*** INPUT RECORDS ***

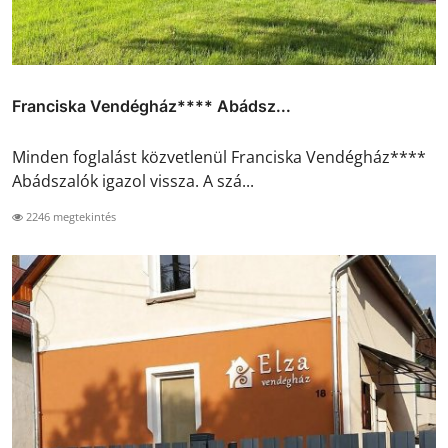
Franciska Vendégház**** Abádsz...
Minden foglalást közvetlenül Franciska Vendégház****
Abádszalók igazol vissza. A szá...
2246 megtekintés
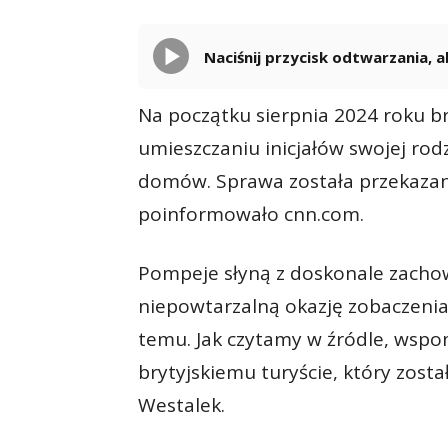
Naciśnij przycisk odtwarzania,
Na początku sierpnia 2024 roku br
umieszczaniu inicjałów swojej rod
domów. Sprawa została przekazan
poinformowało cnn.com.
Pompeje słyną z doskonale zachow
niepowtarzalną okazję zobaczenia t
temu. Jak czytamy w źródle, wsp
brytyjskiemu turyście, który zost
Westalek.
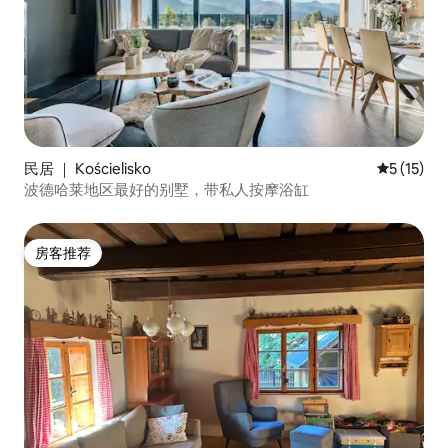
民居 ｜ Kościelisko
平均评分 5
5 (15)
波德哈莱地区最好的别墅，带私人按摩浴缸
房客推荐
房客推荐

*** End of INPUT RECORDS ***

:: ACTIVITY ::
Each line from the one containing "Na początku sierpnia 2024 roku br" down to the final line of the records above must be reproduced exactly; no pictures go into the copy.

:: YOUR SOLUTION ::
Na początku sierpnia 2024 roku br
umieszczaniu inicjałów swojej rod
domów. Sprawa została przekazan
poinformowało cnn.com.
Pompeje słyną z doskonale zachow
niepowtarzalną okazję zobaczenia t
temu. Jak czytamy w źródle, wsp
brytyjskiemu turyście, który zost
Westalek.
民居 ｜ Kościelisko
平均评分 5
5 (15)
波德哈莱地区最好的别墅，带私人按摩浴缸
房客推荐
房客推荐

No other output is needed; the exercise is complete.